Add Buildkite pipeline to check flagship AMIP performance #2438

petebachant · 2026-01-27T13:58:33Z

Resolves #2433

Here we add the ClimaCoupler submodule to check how each PR changes performance in the most important case, since we have determined that the simpler benchmarks in this repo are not indicative enough. I suppose we could limit this to ClimaAtmos, but if the integrated land could be impacted by ClimaCore changes, why not test the whole AMIP pipeline end-to-end?

In lieu of a submodule, we could use a Julia project with the Coupler package in it, but I'm not sure if the AMIP driver script and config files would be accessible.
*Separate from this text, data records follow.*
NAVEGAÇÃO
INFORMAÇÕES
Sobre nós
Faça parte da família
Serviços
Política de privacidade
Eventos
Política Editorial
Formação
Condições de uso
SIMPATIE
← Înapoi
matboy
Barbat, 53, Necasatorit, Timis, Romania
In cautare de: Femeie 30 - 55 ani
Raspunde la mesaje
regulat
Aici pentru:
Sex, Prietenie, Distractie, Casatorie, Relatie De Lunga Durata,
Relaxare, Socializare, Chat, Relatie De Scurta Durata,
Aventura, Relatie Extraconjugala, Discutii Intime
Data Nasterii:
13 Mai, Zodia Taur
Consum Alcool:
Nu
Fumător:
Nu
This pipeline will only run for commits with [perf] in their commit message, so we don't tie up clima with extra jobs. If you need to kick it off, you can always run git commit --allow-empty -m "Trigger build [perf]" && git push.

TODO

Ensure GitHub webhooks are set properly
Check performance threshold against history
Dev install ClimaCore in the appropriate environment
Get performance threshold right -- probably should be 0.08
Should this be triggered manually, i.e., once a PR passes all other checks, we can run this performance check?
Select the appropriate queue
Ensure compiled files are cached between runs

…imaCore.jl into pb/perf-ci

petebachant · 2026-01-27T15:55:44Z

Maybe a better approach here might be to create a single AMIP (or CMIP?) repo and have dependency repos trigger runs there (maybe use a label like amip to indicate it will affect AMIP) and report back to the dependency PRs. That is, create a repo for generating the most important product(s) and focus on that as the main thing. It could also serve as the single source of truth for the "flagship" config and version controlled results artifacts.
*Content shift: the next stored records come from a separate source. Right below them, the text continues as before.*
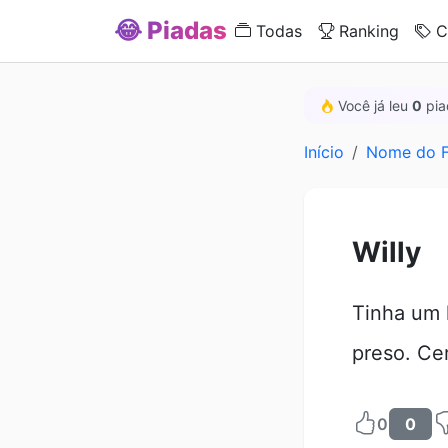
😂 Piadas
Todas
Ranking
C
Você já leu
0
pia
Início
Nome do F
Willy
Tinha um k
preso. Cer
0
0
In this pipeline we could be selective about what PRs we send to the integrated system repo based on changed paths, e.g.,:

steps:
  - label: ":mag: Check for Numerical Changes"
    key: "check-changes"
    command: |
      # Check if files in src/numerics or src/kernels changed
      if git diff --name-only HEAD~1 | grep -E '^(src/|include/|Makefile)'; then
        buildkite-agent meta-data set "run_e2e" "true"
      else
        buildkite-agent meta-data set "run_e2e" "false"
      fi

  - label: ":rocket: Trigger AMIP E2E"
    if: buildkite_agent_meta_data_get("run_e2e") == "true"
    trigger: "amip-main-pipeline"
    build:
      env:
        CORE_REPO_COMMIT: "${BUILDKITE_COMMIT}"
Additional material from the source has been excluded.